■ **DATA FOR PROCESSING**:

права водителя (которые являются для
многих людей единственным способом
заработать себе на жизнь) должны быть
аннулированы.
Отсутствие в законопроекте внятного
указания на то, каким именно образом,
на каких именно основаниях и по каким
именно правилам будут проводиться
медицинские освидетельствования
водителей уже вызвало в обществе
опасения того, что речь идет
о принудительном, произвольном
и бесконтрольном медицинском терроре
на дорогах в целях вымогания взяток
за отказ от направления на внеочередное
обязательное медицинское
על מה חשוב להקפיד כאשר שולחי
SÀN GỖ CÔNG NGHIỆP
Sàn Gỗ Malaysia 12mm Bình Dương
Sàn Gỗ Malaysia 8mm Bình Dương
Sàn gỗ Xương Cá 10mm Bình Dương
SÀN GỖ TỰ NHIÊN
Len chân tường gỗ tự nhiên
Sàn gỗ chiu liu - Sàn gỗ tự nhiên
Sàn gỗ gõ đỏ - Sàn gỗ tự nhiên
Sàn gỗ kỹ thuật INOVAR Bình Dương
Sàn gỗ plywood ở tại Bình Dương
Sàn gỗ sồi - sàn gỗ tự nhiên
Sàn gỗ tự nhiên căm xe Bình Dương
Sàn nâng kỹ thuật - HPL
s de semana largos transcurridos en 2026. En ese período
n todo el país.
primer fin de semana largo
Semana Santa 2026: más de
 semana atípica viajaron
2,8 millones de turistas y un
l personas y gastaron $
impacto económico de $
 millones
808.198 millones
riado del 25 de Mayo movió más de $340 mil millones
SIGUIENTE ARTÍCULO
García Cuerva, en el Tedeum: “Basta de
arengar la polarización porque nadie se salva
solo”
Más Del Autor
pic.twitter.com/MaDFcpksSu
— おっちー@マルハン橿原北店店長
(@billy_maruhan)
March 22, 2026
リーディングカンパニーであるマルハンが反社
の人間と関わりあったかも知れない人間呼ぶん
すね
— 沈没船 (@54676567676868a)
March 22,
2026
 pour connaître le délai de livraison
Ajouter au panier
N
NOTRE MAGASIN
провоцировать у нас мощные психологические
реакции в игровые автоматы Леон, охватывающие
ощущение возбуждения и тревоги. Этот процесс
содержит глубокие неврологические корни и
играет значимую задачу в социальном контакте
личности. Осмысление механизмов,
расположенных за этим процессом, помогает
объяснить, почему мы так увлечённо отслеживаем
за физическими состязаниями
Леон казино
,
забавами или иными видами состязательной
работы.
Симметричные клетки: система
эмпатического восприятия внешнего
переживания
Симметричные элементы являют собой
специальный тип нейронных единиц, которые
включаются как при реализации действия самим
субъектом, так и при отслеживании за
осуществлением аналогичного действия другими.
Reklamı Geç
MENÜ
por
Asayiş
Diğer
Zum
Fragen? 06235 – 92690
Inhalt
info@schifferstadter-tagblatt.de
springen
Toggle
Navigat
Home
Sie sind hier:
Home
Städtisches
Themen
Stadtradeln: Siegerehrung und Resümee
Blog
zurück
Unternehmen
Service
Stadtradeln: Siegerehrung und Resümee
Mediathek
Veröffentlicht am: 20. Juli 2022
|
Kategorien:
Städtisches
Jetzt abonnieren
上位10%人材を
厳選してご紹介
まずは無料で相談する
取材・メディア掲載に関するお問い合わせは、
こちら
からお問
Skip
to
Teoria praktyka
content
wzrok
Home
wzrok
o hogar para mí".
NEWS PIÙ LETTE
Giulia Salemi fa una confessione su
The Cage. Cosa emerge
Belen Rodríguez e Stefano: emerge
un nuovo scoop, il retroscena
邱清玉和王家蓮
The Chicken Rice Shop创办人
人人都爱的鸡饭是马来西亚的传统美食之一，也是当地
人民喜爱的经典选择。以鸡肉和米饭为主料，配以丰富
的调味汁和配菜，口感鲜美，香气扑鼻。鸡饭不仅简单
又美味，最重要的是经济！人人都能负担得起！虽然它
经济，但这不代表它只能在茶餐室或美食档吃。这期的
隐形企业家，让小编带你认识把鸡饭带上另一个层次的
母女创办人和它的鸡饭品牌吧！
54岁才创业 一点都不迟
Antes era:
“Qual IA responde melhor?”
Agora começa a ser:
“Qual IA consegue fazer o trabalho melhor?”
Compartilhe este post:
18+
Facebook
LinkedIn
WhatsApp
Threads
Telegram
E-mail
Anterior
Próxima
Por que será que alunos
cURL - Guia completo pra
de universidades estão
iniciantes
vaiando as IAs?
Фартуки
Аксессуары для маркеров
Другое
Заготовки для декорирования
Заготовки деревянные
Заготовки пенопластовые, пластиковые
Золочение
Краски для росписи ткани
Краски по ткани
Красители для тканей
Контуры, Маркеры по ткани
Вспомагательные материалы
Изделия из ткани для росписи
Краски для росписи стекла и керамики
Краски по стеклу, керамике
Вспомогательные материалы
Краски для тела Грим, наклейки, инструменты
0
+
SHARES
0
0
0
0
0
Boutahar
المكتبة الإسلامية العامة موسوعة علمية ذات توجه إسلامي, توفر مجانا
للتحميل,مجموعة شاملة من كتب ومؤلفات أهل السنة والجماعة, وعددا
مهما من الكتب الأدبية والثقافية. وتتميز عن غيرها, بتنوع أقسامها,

■ **WORK TO BE COMPLETED**:
Take the listing above and set it down exactly.

■ **OUTPUT FOR THIS EXERCISE**:
права водителя (которые являются для
многих людей единственным способом
заработать себе на жизнь) должны быть
аннулированы.
Отсутствие в законопроекте внятного
указания на то, каким именно образом,
на каких именно основаниях и по каким
именно правилам будут проводиться
медицинские освидетельствования
водителей уже вызвало в обществе
опасения того, что речь идет
о принудительном, произвольном
и бесконтрольном медицинском терроре
на дорогах в целях вымогания взяток
за отказ от направления на внеочередное
обязательное медицинское
על מה חשוב להקפיד כאשר שולחי
SÀN GỖ CÔNG NGHIỆP
Sàn Gỗ Malaysia 12mm Bình Dương
Sàn Gỗ Malaysia 8mm Bình Dương
Sàn gỗ Xương Cá 10mm Bình Dương
SÀN GỖ TỰ NHIÊN
Len chân tường gỗ tự nhiên
Sàn gỗ chiu liu - Sàn gỗ tự nhiên
Sàn gỗ gõ đỏ - Sàn gỗ tự nhiên
Sàn gỗ kỹ thuật INOVAR Bình Dương
Sàn gỗ plywood ở tại Bình Dương
Sàn gỗ sồi - sàn gỗ tự nhiên
Sàn gỗ tự nhiên căm xe Bình Dương
Sàn nâng kỹ thuật - HPL
s de semana largos transcurridos en 2026. En ese período
n todo el país.
primer fin de semana largo
Semana Santa 2026: más de
 semana atípica viajaron
2,8 millones de turistas y un
l personas y gastaron $
impacto económico de $
 millones
808.198 millones
riado del 25 de Mayo movió más de $340 mil millones
SIGUIENTE ARTÍCULO
García Cuerva, en el Tedeum: “Basta de
arengar la polarización porque nadie se salva
solo”
Más Del Autor
pic.twitter.com/MaDFcpksSu
— おっちー@マルハン橿原北店店長
(@billy_maruhan)
March 22, 2026
リーディングカンパニーであるマルハンが反社
の人間と関わりあったかも知れない人間呼ぶん
すね
— 沈没船 (@54676567676868a)
March 22,
2026
 pour connaître le délai de livraison
Ajouter au panier
N
NOTRE MAGASIN
провоцировать у нас мощные психологические
реакции в игровые автоматы Леон, охватывающие
ощущение возбуждения и тревоги. Этот процесс
содержит глубокие неврологические корни и
играет значимую задачу в социальном контакте
личности. Осмысление механизмов,
расположенных за этим процессом, помогает
объяснить, почему мы так увлечённо отслеживаем
за физическими состязаниями
Леон казино
,
забавами или иными видами состязательной
работы.
Симметричные клетки: система
эмпатического восприятия внешнего
переживания
Симметричные элементы являют собой
специальный тип нейронных единиц, которые
включаются как при реализации действия самим
субъектом, так и при отслеживании за
осуществлением аналогичного действия другими.
Reklamı Geç
MENÜ
por
Asayiş
Diğer
Zum
Fragen? 06235 – 92690
Inhalt
info@schifferstadter-tagblatt.de
springen
Toggle
Navigat
Home
Sie sind hier:
Home
Städtisches
Themen
Stadtradeln: Siegerehrung und Resümee
Blog
zurück
Unternehmen
Service
Stadtradeln: Siegerehrung und Resümee
Mediathek
Veröffentlicht am: 20. Juli 2022
|
Kategorien:
Städtisches
Jetzt abonnieren
上位10%人材を
厳選してご紹介
まずは無料で相談する
取材・メディア掲載に関するお問い合わせは、
こちら
からお問
Skip
to
Teoria praktyka
content
wzrok
Home
wzrok
o hogar para mí".
NEWS PIÙ LETTE
Giulia Salemi fa una confessione su
The Cage. Cosa emerge
Belen Rodríguez e Stefano: emerge
un nuovo scoop, il retroscena
邱清玉和王家蓮
The Chicken Rice Shop创办人
人人都爱的鸡饭是马来西亚的传统美食之一，也是当地
人民喜爱的经典选择。以鸡肉和米饭为主料，配以丰富
的调味汁和配菜，口感鲜美，香气扑鼻。鸡饭不仅简单
又美味，最重要的是经济！人人都能负担得起！虽然它
经济，但这不代表它只能在茶餐室或美食档吃。这期的
隐形企业家，让小编带你认识把鸡饭带上另一个层次的
母女创办人和它的鸡饭品牌吧！
54岁才创业 一点都不迟
Antes era:
“Qual IA responde melhor?”
Agora começa a ser:
“Qual IA consegue fazer o trabalho melhor?”
Compartilhe este post:
18+
Facebook
LinkedIn
WhatsApp
Threads
Telegram
E-mail
Anterior
Próxima
Por que será que alunos
cURL - Guia completo pra
de universidades estão
iniciantes
vaiando as IAs?
Фартуки
Аксессуары для маркеров
Другое
Заготовки для декорирования
Заготовки деревянные
Заготовки пенопластовые, пластиковые
Золочение
Краски для росписи ткани
Краски по ткани
Красители для тканей
Контуры, Маркеры по ткани
Вспомагательные материалы
Изделия из ткани для росписи
Краски для росписи стекла и керамики
Краски по стеклу, керамике
Вспомогательные материалы
Краски для тела Грим, наклейки, инструменты
0
+
SHARES
0
0
0
0
0
Boutahar
المكتبة الإسلامية العامة موسوعة علمية ذات توجه إسلامي, توفر مجانا
للتحميل,مجموعة شاملة من كتب ومؤلفات أهل السنة والجماعة, وعددا
مهما من الكتب الأدبية والثقافية. وتتميز عن غيرها, بتنوع أقسامها,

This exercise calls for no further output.